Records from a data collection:
--------------------------------

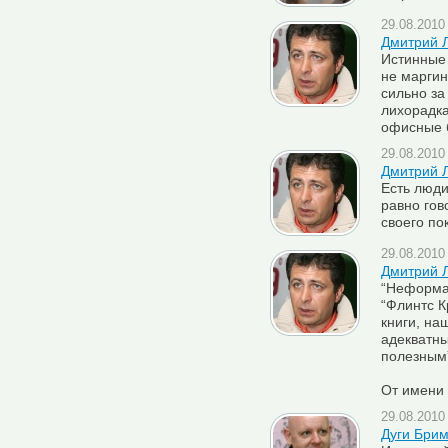
29.08.2010 
Дмитрий Л
Истинные 
не маргин
сильно за
лихорадка
офисные 
29.08.2010 
Дмитрий Л
Есть люди
равно гов
своего по
29.08.2010 
Дмитрий 
“Неформа
“Флинтс К
книги, на
адекватны
полезным
От имени 
29.08.2010 
Дуги Брим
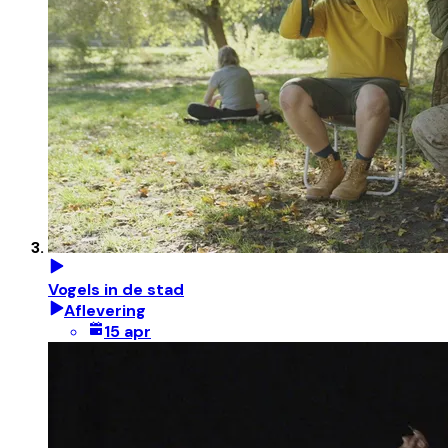
Vogels in de stad
Aflevering
15 apr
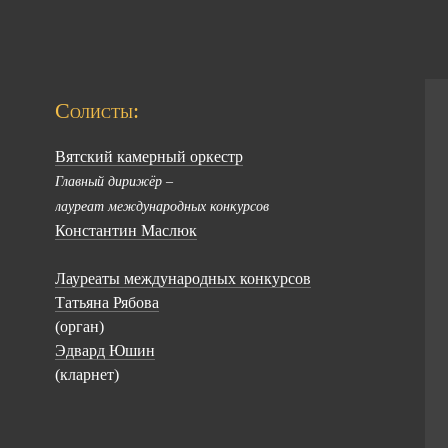
Солисты:
Вятский камерный оркестр
Главный дирижёр –
лауреат международных конкурсов
Константин Маслюк
Лауреаты международных конкурсов
Татьяна Рябова
(орган)
Эдвард Юшин
(кларнет)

--------------------------------

*Required work*:
Set down all the data again exactly as above, pictures excluded.

*Solution to this problem*:
29.08.2010 
Дмитрий Л
Истинные 
не маргин
сильно за
лихорадка
офисные 
29.08.2010 
Дмитрий Л
Есть люди
равно гов
своего по
29.08.2010 
Дмитрий 
“Неформа
“Флинтс К
книги, на
адекватны
полезным
От имени 
29.08.2010 
Дуги Брим
Vogels in de stad
Aflevering
15 apr
Солисты:
Вятский камерный оркестр
Главный дирижёр –
лауреат международных конкурсов
Константин Маслюк
Лауреаты международных конкурсов
Татьяна Рябова
(орган)
Эдвард Юшин
(кларнет)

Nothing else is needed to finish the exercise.